■ Try it ■
Your task is to transcribe all the entries exactly, excluding pictures.

Collected data:
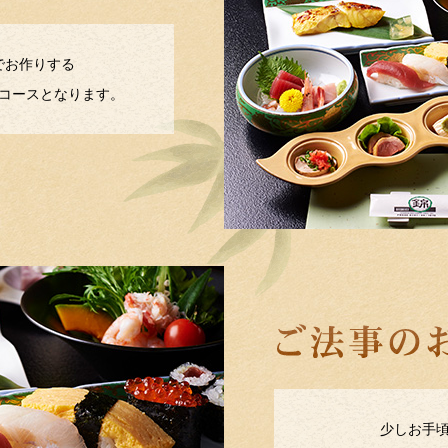
でお作りする
コースとなります。
少しお手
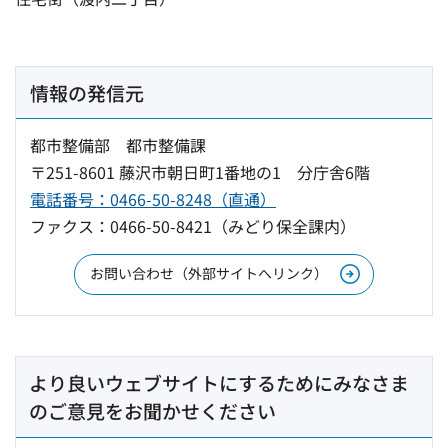
情報の発信元
都市整備部 都市整備課
〒251-8601 藤沢市朝日町1番地の1 分庁舎6階
電話番号：0466-50-8248（直通）
ファクス：0466-50-8421（みどり保全課内）
お問い合わせ（外部サイトへリンク）
より良いウェブサイトにするためにみなさま
のご意見をお聞かせください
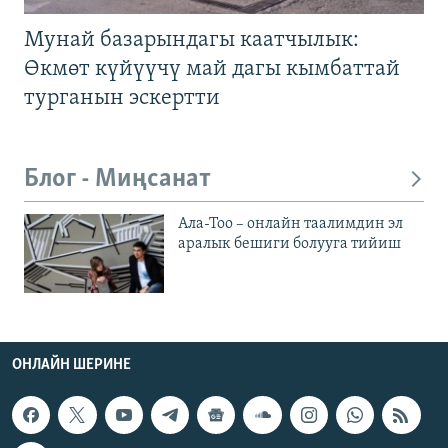
Мунай базарындагы каатчылык:
Өкмөт күйүүчү май дагы кымбаттай
турганын эскертти
Блог - Миңсанат
Ала-Тоо – онлайн таалимдин эл
аралык бешиги болууга тийиш
ОНЛАЙН ШЕРИНЕ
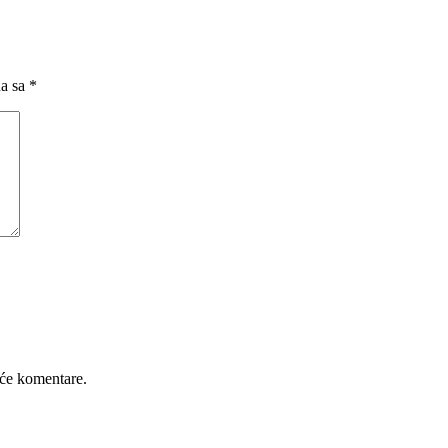
na sa
*
će komentare.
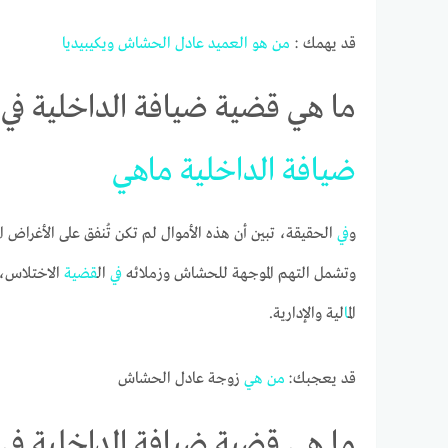
قد يهمك :
من هو العميد عادل الحشاش ويكيبيديا
ما هي قضية ضيافة الداخلية في 
ضيافة
الداخلية
ما
هي
و
في
الحقيقة، تبين أن هذه الأموال لم تكن تُنفق على الأغراض
وتشمل التهم الموجهة للحشاش وزملائه
في
ال
قضية
الاختلاس، و
ال
ما
لية والإدارية.
قد يعجبك:
من
هي
زوجة عادل الحشاش
ما هي قضية ضيافة الداخلية في 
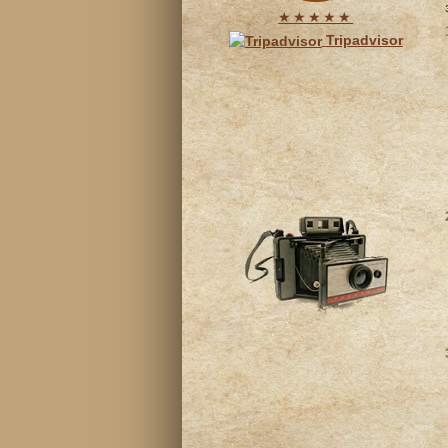
★★★★★
Tripadvisor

■ Reply ■
でお作りする
コースとなります。
少しお手
情報の発信元
都市整備部 都市整備課
〒251-8601 藤沢市朝日町1番地の1 分庁舎6階
電話番号：0466-50-8248（直通）
ファクス：0466-50-8421（みどり保全課内）
お問い合わせ（外部サイトへリンク）
より良いウェブサイトにするためにみなさま
のご意見をお聞かせください
Мунай базарындагы каатчылык:
Өкмөт күйүүчү май дагы кымбаттай
турганын эскертти
Блог - Миңсанат
Ала-Тоо – онлайн таалимдин эл
аралык бешиги болууга тийиш
ОНЛАЙН ШЕРИНЕ
na sa
*
će komentare.
قد يهمك :
من هو العميد عادل الحشاش ويكيبيديا
ما هي قضية ضيافة الداخلية في 
ضيافة
الداخلية
ما
هي
و
في
الحقيقة، تبين أن هذه الأموال لم تكن تُنفق على الأغراض
وتشمل التهم الموجهة للحشاش وزملائه
في
ال
قضية
الاختلاس، و
ال
ما
لية والإدارية.
قد يعجبك:
من
هي
زوجة عادل الحشاش
ما هي قضية ضيافة الداخلية في 
★★★★★
Tripadvisor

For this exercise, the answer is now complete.